* **Work item**: Please count the lines in the entries below that include the word "parier", and give only the number.

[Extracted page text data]
● ● ● ● ●

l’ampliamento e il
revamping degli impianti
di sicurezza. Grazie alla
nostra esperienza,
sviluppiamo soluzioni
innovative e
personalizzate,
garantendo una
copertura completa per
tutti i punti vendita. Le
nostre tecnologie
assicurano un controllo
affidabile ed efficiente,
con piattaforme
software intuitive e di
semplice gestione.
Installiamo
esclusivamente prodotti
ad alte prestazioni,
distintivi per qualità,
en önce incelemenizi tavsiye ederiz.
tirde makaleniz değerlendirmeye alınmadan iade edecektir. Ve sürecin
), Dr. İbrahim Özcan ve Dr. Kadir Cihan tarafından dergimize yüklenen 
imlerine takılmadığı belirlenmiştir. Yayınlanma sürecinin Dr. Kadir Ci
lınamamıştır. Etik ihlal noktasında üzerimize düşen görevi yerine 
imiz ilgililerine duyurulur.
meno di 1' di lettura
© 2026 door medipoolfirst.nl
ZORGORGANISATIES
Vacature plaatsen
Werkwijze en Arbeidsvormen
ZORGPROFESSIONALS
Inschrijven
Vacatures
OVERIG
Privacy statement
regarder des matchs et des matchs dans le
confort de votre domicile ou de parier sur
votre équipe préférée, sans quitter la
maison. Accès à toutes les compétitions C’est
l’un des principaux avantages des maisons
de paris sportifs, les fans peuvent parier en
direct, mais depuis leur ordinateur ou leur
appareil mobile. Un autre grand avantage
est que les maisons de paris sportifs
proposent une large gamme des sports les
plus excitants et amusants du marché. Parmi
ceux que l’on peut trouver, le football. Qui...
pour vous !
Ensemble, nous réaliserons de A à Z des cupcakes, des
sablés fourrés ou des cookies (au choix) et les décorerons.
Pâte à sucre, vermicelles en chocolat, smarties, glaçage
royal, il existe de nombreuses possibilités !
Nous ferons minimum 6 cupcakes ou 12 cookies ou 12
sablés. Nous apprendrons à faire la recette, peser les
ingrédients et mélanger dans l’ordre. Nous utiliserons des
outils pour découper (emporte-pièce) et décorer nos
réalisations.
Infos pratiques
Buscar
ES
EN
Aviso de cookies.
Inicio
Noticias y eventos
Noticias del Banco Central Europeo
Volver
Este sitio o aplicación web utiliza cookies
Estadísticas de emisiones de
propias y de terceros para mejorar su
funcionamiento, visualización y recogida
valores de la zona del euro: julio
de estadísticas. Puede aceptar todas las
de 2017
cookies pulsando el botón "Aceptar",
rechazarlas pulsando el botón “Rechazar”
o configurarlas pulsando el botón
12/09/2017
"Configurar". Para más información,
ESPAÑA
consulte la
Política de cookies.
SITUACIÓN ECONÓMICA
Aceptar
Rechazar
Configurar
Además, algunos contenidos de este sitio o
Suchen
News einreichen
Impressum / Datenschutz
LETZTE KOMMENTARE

● ● ● ● ●

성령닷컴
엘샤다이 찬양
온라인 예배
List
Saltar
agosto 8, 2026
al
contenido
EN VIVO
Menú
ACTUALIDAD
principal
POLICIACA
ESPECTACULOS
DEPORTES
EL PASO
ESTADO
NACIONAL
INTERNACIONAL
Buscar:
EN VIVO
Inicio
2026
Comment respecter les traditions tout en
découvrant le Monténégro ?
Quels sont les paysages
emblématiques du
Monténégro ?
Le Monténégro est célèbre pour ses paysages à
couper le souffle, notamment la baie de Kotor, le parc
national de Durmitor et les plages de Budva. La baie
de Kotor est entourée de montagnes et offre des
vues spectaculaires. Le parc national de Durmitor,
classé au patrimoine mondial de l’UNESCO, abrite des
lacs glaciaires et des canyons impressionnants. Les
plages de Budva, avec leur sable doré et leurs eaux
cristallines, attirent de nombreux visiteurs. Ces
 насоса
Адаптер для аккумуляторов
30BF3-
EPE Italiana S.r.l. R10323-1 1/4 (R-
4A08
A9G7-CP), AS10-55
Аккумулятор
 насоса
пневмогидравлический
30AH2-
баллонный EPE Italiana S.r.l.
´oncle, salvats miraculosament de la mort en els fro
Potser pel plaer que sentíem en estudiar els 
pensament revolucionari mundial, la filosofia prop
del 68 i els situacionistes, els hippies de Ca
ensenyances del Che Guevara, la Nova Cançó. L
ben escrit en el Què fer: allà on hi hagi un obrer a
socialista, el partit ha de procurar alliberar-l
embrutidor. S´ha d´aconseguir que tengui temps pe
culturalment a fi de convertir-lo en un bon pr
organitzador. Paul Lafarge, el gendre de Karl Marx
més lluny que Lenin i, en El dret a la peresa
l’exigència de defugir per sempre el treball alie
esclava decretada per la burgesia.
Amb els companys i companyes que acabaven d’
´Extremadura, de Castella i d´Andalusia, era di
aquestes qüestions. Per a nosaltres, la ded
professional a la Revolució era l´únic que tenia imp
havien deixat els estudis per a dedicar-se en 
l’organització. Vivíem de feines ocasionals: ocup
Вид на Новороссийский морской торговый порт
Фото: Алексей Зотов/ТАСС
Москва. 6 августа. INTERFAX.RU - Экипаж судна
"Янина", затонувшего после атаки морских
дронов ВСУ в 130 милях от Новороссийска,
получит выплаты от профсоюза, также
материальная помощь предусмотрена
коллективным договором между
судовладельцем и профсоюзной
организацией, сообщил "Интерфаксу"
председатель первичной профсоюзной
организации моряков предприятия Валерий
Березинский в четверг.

● ● ● ● ●

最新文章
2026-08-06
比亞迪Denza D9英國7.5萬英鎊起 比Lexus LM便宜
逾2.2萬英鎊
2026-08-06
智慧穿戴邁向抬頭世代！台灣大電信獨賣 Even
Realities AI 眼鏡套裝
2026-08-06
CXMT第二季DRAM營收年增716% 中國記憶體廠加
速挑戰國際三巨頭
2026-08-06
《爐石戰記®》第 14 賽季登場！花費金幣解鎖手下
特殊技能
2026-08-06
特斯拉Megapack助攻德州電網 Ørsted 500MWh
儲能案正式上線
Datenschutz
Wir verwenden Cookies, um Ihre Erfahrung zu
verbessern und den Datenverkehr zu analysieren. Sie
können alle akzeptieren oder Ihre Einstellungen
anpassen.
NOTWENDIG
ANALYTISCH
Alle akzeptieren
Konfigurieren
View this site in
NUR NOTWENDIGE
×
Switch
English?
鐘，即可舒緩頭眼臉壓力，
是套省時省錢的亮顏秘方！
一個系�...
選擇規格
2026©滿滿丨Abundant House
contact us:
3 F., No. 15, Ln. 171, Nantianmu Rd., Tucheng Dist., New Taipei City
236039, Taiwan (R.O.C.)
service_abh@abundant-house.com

● ● ● ● ●

* **Result below**: 2